Last April, when declining to rule on an entirely hypothetical case about whether or not the Scottish Parliament had the power to hold a referendum on independence, he observed that were a real case to come before the Supreme Court, it would hinge on whether a bill “relates to the Union of the Kingdoms of Scotland and England”. "Viewed in this way”, he caustically predicted, “it might not be too difficult to arrive at a conclusion”.
And so it proved. Lord Reed of Allermuir, the Supreme Court’s (Scottish) President, prefaced his remarks by welcoming how quickly his colleagues had completed their work. And their view was emphatic.
With his very first words – “the Scottish Parliament was established by the Westminster Parliament” – Lord Reed gave a subtle, but resounding statement of the total and absolute legal supremacy of Westminster over Holyrood. Any observer familiar with the case knew where we were headed from that moment.
It is important not to over-dramatise what has happened. This legal outcome was predictable and predicted. All the judges did was interpret the law in a way most experts expected them to. Although there was something vaguely American in everyone involved in politics sitting around waiting for a Supreme Court judgment, the UK is not the US, and the UK’s Supreme Court is – happily – not politicised. Not even the most fervent nationalist has any justification to repeat any of the sinister “enemies of the people” nonsense from the Brexit right in 2016.
The judges did their job with precision, clarity and speed. Even their most ‘political’ observation – that Scotland is not a colony suffering military oppression – was both obviously correct and properly contextualised in international law. It’s worth remembering the Scottish Government’s consultation paper on the first referendum, published in January 2012 before it was clear the referendum would take place with UK Government agreement, contained a foreword by one Alex Salmond, which noted that “Scotland is not oppressed, and we have no need to be liberated”. The ‘colonial’ argument implicit in the SNP’s submission to the court (though not the Scottish Government’s) was silly, and deservedly slapped down.
So, the American-style courtroom theatre phase of this political drama is now over.
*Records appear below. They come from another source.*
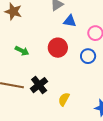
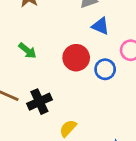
blue circle: (88, 56) -> (105, 69), moved

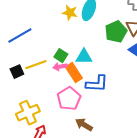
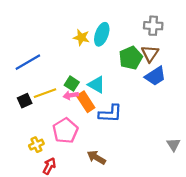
cyan triangle: (84, 57) -> (96, 85), turned 30
pink pentagon: (69, 99) -> (65, 131), moved
yellow cross: (28, 113) -> (36, 145), size x0.6

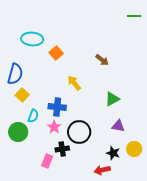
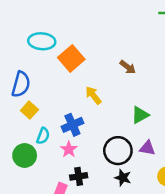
orange square: (56, 53) -> (71, 58), size x1.5
blue cross: (57, 107) -> (72, 125), turned -30
black circle: (79, 132) -> (118, 151), moved
black star: (113, 153) -> (123, 178), moved

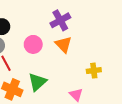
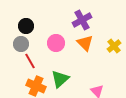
yellow cross: (94, 71) -> (114, 46), moved, turned -32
So what now?
It’s back to politics, as it was always going to be. Indeed it would have been back to politics whatever the outcome – had there been a shock decision to grant a referendum, focus would have turned to whether unionists would have participated in, and whether the Government in London would have pledged to implement the outcome.
Independence has never been, and never will be, a legal issue. It is a political one. The type of independence sought by the Scottish Government and wider movement is not independence by force – it is a negotiated separation agreed with the UK Government. That means that at some stage in the process, Westminster has to agree a process with Holyrood. For as long as that is not forthcoming, there is no route to independence.
And therein lies the rub.
Following this entirely correct and obvious ruling, Scottish politics remains stuck in the absurd situation where the pursuit of independence is regarded as a legitimate political aspiration and is the primary political issue in the country. But there is presently no lawful, democratic way of achieving it.
There should be. And it’s up to politicians to agree and decide upon one.
Some of the more hardline unionists point out – correctly – that most democracies do not allow their own break-up. They then ask why the UK should do so. The answer is the UK does allow for its own break-up, in Northern Ireland through the 1998 Agreement. It provided a mechanism for Scotland in 2014. If the Anglo-Scottish Union is indeed a voluntary one, then there needs to be some way to decide to leave it, even if the hurdles are high.
So the political question of how Scotland can become independent if a majority so wish must be addressed. Whether the Labour Party’s forthcoming package of constitutional reforms, to follow the long-awaited report of a commission led by former prime minister Gordon Brown, will address this question remains to be seen.
What saves unionists from having to confront this absurdity right now is that although Scotland remains deeply divided on the question of independence, it is in no hurry in the short term for another highly disruptive referendum, with just over a third of Scots, at best, in favour. But far more are content to see a referendum in the medium term. So the question will not go away. And those saying “now is not the time” must realise that eventually the time comes.
The Scottish Government’s conduct throughout this process has been entirely lawful, peaceful and democratic, and the First Minister’s reaction continued in that vein. So the only lawful and democratic option open to them is to try to win as many votes as often as possible, to increase the pressure on Westminster to agree to a mechanism for independence.
The question of whether 2024’s general election is a de-facto referendum on independence is irrelevant. The only questions that matter are whether Scottish independence can be seen to have the support of a majority, and if so, if Westminster will use legal powers to resist testing the popular will a second time. If that happens, then over time the UK can no longer be regarded as a voluntary union.
All this means that a heated contest over independence will remain the dominant question in Scottish politics for the foreseeable future. Just as Scottish nationalism was never going to be able to litigate its way to independence, unionism cannot litigate it away.
- Professor Ciaran Martin, CB is Professor of Practice at the Blavatnik School of Government at the University of Oxford. A former senior UK civil servant, as Constitution Director under the Coalition he helped negotiate the Edinburgh Agreement, the framework for the 2014 independence referendum.